A quanto pare Google sta cambiando idea, con i suoi modi e termini, sulle AMP. Ovvero acronimo di Accelerated Mobile Pages. So che moltissimi di voi non hanno mai sentito questa sigla, a meno che non lavoriate nella SEO o abbiate un sito e vi interessate anche di questo aspetto.
In sostanza nel 2015 Google sostiene che sia necessario un nuovo formato, in particolare per siti di News, che permettano di abbattere i tempi di caricamento. L’idea in se non è chiaramente sbagliata, ad oggi i siti che sono funzionali anche ai dispositivi mobile in realtà sono un connubio di tecnologie varie.
Si può dire che dopo “l’uccisione” forzata di Adobe Flash player, Javascript sia riuscito a coprire quasi la totalità delle funzioni. E la sfida non era per nulla scontata, ma questo ha avuto costi in termini di computazione lato client. Infatti questo linguaggio di programmazione viene eseguito, al pari di HTML5 e CSS3, sul browser dell’utente. Su un computer la cosa può essere misurata con il consumo della RAM, nel caso di un dispositivo mobile anche sui tempi di caricamento e batteria.

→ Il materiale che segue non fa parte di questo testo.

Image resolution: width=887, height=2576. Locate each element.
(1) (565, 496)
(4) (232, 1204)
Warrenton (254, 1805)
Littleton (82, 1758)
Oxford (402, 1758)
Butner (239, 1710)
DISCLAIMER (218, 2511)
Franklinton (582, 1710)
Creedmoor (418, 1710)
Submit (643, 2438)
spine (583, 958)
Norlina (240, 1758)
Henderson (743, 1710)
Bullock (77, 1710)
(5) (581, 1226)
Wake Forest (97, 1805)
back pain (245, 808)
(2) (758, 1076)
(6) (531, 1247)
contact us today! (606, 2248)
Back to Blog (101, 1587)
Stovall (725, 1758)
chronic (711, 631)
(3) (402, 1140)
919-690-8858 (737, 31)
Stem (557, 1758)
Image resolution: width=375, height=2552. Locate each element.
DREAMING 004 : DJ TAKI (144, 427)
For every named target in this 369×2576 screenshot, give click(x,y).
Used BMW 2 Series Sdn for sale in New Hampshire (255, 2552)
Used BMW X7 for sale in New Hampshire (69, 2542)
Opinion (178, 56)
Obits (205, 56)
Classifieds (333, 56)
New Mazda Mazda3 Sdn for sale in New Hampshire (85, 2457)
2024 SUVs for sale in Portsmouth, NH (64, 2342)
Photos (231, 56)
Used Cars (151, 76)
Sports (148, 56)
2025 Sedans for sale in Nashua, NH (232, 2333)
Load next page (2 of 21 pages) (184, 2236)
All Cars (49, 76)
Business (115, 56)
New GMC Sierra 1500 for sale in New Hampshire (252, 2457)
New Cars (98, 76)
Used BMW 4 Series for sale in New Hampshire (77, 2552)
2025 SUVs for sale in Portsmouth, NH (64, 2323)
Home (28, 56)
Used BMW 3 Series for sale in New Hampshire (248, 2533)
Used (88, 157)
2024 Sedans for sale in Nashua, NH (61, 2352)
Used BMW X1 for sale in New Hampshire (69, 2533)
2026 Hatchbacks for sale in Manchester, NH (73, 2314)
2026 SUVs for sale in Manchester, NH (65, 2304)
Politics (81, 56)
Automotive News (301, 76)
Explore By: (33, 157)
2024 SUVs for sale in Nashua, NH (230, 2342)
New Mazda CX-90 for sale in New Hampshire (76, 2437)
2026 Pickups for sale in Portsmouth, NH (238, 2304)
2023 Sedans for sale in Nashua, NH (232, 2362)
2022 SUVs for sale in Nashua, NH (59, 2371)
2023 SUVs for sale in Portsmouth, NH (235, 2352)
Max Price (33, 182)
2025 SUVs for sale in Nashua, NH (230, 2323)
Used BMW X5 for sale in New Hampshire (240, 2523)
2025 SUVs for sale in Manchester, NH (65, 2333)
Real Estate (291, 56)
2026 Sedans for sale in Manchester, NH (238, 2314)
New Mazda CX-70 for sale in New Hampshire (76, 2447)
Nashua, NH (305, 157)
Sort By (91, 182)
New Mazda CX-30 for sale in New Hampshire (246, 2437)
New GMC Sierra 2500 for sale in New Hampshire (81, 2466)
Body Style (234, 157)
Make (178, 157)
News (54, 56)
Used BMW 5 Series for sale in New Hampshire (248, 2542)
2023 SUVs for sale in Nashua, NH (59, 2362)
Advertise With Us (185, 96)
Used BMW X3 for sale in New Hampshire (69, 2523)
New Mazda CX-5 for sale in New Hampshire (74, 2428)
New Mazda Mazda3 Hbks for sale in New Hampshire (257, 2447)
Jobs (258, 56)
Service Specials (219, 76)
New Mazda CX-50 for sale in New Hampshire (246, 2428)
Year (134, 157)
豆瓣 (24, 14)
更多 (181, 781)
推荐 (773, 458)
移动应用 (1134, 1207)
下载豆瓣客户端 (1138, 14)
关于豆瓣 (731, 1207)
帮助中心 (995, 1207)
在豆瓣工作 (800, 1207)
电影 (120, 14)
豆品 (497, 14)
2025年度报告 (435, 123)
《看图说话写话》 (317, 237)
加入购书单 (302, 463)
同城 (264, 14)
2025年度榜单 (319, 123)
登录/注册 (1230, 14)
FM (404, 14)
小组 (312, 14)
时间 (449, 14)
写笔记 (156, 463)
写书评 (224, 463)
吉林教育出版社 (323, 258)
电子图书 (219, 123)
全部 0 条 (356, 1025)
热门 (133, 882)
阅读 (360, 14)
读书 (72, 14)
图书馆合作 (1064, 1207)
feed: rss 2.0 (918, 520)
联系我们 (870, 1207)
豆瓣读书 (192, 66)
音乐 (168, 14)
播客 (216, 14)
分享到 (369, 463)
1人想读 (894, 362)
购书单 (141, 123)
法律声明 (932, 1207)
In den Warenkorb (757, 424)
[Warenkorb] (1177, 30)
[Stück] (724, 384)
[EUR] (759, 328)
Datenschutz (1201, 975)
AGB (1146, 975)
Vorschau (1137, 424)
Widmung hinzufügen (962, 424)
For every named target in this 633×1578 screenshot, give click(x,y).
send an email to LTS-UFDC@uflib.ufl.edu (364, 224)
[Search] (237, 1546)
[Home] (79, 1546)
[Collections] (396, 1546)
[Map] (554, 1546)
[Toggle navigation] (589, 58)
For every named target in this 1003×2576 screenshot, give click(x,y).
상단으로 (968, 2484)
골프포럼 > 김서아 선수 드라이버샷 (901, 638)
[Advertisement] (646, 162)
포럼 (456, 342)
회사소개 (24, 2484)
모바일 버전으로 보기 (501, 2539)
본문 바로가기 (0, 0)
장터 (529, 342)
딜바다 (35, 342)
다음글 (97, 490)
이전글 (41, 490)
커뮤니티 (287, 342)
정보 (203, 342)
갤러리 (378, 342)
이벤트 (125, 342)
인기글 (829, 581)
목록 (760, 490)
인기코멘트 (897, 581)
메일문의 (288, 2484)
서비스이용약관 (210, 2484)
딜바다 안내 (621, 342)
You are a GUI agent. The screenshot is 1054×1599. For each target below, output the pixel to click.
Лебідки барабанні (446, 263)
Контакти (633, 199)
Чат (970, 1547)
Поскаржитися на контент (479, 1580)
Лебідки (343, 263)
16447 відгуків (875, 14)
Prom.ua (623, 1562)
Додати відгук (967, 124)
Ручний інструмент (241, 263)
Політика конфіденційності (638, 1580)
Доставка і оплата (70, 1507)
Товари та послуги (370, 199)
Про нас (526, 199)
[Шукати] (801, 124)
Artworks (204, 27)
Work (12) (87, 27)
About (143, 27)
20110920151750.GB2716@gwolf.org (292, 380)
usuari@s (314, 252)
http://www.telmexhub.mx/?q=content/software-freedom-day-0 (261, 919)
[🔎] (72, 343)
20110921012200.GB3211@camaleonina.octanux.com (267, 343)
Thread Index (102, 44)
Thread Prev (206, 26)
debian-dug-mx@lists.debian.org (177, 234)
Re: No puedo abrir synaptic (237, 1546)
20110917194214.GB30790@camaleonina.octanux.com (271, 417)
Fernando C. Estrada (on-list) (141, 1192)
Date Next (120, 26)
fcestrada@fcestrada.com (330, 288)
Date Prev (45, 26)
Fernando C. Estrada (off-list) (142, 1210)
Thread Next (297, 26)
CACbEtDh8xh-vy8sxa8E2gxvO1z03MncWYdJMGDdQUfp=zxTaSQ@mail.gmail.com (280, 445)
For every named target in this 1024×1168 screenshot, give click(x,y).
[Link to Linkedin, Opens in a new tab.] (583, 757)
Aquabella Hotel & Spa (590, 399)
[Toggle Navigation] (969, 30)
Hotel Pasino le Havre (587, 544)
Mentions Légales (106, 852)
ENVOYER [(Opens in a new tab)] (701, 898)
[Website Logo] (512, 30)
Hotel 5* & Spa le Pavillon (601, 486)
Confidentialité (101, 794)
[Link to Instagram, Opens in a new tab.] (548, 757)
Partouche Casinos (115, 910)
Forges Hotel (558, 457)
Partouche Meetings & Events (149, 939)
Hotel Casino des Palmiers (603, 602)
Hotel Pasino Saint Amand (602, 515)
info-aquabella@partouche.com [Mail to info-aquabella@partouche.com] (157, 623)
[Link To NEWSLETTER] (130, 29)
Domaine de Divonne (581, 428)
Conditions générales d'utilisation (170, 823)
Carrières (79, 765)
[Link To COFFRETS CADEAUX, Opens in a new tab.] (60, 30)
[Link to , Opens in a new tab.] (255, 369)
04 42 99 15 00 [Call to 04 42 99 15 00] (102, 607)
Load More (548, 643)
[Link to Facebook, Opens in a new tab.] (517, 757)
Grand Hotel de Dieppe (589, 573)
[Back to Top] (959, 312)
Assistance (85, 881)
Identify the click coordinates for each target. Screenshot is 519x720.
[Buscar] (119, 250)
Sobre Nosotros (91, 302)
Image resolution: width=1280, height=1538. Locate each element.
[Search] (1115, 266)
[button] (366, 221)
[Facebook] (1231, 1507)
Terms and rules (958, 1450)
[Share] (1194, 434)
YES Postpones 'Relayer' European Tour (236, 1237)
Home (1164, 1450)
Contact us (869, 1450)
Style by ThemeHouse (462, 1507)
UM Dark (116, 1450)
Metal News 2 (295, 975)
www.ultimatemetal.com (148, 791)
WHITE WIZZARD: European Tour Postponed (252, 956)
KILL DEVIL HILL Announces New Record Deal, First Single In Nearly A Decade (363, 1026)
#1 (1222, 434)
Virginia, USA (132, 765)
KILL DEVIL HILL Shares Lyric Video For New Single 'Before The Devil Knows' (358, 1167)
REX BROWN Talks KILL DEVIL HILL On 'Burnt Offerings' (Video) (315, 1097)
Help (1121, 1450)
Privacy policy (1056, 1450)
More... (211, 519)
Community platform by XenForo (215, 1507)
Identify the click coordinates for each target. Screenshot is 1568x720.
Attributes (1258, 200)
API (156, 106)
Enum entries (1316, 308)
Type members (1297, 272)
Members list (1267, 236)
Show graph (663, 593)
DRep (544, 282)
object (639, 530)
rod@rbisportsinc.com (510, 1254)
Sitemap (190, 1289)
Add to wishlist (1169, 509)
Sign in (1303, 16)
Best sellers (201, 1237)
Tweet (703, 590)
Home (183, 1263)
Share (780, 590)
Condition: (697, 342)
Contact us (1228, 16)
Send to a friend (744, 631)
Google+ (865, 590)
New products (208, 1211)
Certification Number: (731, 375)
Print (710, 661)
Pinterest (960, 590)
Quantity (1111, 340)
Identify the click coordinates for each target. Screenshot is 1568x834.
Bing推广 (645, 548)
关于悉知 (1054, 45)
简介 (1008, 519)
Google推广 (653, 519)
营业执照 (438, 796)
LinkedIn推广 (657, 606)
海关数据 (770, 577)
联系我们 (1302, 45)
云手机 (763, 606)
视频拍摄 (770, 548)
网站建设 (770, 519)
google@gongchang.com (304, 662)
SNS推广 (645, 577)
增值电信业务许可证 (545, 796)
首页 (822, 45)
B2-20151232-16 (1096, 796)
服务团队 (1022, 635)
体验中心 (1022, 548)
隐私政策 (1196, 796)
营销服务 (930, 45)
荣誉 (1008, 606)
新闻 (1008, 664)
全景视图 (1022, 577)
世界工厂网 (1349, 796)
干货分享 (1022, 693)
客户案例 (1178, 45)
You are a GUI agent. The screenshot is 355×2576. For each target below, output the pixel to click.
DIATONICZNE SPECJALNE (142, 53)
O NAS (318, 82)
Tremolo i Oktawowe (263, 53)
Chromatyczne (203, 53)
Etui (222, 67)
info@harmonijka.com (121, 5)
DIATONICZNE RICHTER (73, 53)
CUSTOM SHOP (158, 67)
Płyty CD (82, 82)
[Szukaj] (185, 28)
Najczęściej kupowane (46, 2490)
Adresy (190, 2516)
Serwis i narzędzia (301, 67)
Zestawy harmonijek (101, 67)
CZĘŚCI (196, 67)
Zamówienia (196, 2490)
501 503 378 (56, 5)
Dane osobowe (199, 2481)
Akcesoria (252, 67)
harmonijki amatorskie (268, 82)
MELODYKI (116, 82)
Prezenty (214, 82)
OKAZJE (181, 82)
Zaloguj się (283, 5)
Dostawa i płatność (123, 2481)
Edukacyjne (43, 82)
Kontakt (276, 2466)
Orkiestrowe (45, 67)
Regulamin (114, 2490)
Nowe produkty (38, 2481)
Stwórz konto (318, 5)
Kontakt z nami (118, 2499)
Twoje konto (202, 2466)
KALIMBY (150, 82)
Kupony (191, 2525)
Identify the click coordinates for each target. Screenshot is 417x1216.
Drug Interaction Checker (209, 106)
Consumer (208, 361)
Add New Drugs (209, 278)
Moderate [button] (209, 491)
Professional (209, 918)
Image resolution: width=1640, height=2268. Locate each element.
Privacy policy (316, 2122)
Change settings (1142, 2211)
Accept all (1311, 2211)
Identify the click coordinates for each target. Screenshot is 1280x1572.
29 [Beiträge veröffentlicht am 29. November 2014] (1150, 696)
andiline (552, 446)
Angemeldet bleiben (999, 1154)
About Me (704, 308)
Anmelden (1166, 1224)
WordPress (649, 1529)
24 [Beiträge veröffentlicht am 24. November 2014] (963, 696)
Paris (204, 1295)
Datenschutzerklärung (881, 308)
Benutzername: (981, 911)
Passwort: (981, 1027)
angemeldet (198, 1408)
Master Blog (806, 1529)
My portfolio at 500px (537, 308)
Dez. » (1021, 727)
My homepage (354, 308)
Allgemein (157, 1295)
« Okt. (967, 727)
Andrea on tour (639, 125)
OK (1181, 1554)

AMP quindi si ripropone di estrarre il contenuto ed esibirlo in un template “povero”, quanto meno nelle prime versioni, e quindi veloce. Chiaramente buttare li una cosa simile nel 2015 aveva una discreta probabilità di essere ignorata. E così si inventano che per essere indicizzati al meglio bisognava usare le AMP, o meglio, più o meno è quello che si sapeva dagli ambienti SEO.
Il risultato è che moltissimi siti hanno adottato questa cosa, ma di fatto nessuno poi l’ha in qualche modo fatta sapere ai suoi utenti. Anzi se ne sono ben guardati. Di fatto ad usare le AMP pages è solo Google, mentre gli utenti non hanno minimamente idea che esista sta roba.
Pure il mio sito è AMP ready, ma proprio dalle analisi delle URL utilizzate appare evidente che solo Google visita quelle pagine per verificare se esistono ancora e per indicizzare i contenuti. Il sistema poi ha subito rimaneggiamenti vari, ad un certo punto era possibile usare dei temi grafici differenti e non sono mancate pure gli exploit. Nel 2017 hacker russi (sempre che sia vero che fossero russi) avrebbero sfondato parecchi siti usando una falla proprio di questo formato.
Questa cosa suona decisamente come un flop. Google ha deciso già l’anno scorso che utilizzerà come metrica di ranking i “Core Web Vitals” che altro non sono dei parametri usati da svariati software per misurare ed analizzare tempi di caricamento e di apertura, in sostanza la velocità di un sito.
Fino a qualche settimana fa AMP era uno dei requisiti di questi Core Web Vitals, oggi le cose sembrano essere cambiate.. in peggio. Tra i parametri si chiede di limitare il peso a 500Kbyte per pagina, introdurre (con javascript) il Lazy Loading, cioè il caricamento differito delle immagini oltre all’introduzione del formato WEBP, cioè un nuovo formato grafico per le immagini specificatamente usato per il web. Chiaramente WEBP è di proprietà di Google.
Il problema è che adattare siti esistenti a formati nuovi è sostanzialmente un delirio, oltre che un costo davvero considerevole in termini di adattamento, programmazione, debug.
La stessa Google dicendo che AMP è stato un successo dice di voler continuare lo sviluppo, che somigliano molto alle dichiarazioni che fecero per Google plus poco prima che venisse defenestrato in modo definitivo.